20 corporations with ties to Irvings own more than 12,000 acres on P.E.I.
CBC
Four years ago, the P.E.I. government said it had ordered a corporation owned by a member of the Irving family, Red Fox Acres, to get rid of some of its land because of a contravention of P.E.I.'s Lands Protection Act.
It was only the second time the province had ordered a divestiture of land under the act, which came into effect in 1982. The first time, it was also the Irving family that was ordered to give up land.
Two years ago, the government said the Irvings were now in compliance with the act, even though land title records show the same corporation still owns the land in question today.
No information was shared with the public to explain what changed, or just how the Irving family had come into compliance with the act. In the legislature, the Green Party suggested the company had leased the land to another Irving-controlled corporation.
And this is largely how enforcement of this unique piece of legislation has gone, over the 42 years since the act was enacted: with no way for the public to scrutinize how corporations, the provincial regulator, or even the provincial cabinet is following the law.
"Governments… both Liberal and Conservative, have turned a blind eye to the Lands Protection Act. They haven't enforced it," said James Rodd, a former leader of the Island New Democratic Party and a founding member of the Coalition for the Protection of P.E.I. Land. That's a grassroots organization that sprang up around what has become a contentious issue in the province.

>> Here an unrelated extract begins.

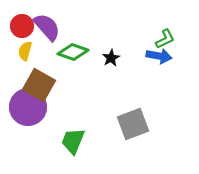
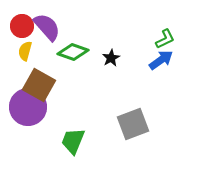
blue arrow: moved 2 px right, 4 px down; rotated 45 degrees counterclockwise
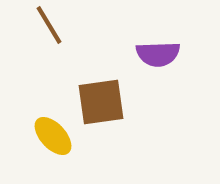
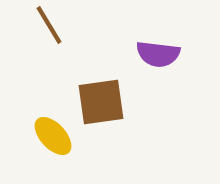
purple semicircle: rotated 9 degrees clockwise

In October 2020, CBC News filed a freedom of information request with then-minister of land Bloyce Thompson's department for a copy of the investigative report that Thompson had ordered and received from the Island Regulatory and Appeals Commission into the Brendel Farms land acquisition.
Even though the privacy commissioner ruled in January 2021 that the report could be released, it still hasn't been.
In the meantime, Rebecca Irving and Red Fox Acres had filed two court applications for a judicial review in November 2020, asking the P.E.I. court system to "nullify" the minister's decision to order the land divested.
That judicial review has never gone forward. While it's still listed as an active file in court records, a spokesperson for the Department of Justice told CBC News in September: "The province does consider this matter closed as the parties achieved compliance with the Lands Protection Act prior to advancing to the official review."
P.E.I. is the only province in Canada that places legal limits on how much land individuals or corporations can own.
CBC News used provincial land records to calculate how much land is owned by companies with ties to the Irving family in New Brunswick.
It totals more than 12,600 acres, representing just under one per cent of the province's total land area.
That amount is much higher than the limit for any single corporation under the Lands Protection Act of 3,000 acres — even taking into account exemptions for non-arable land or land leased out to someone else.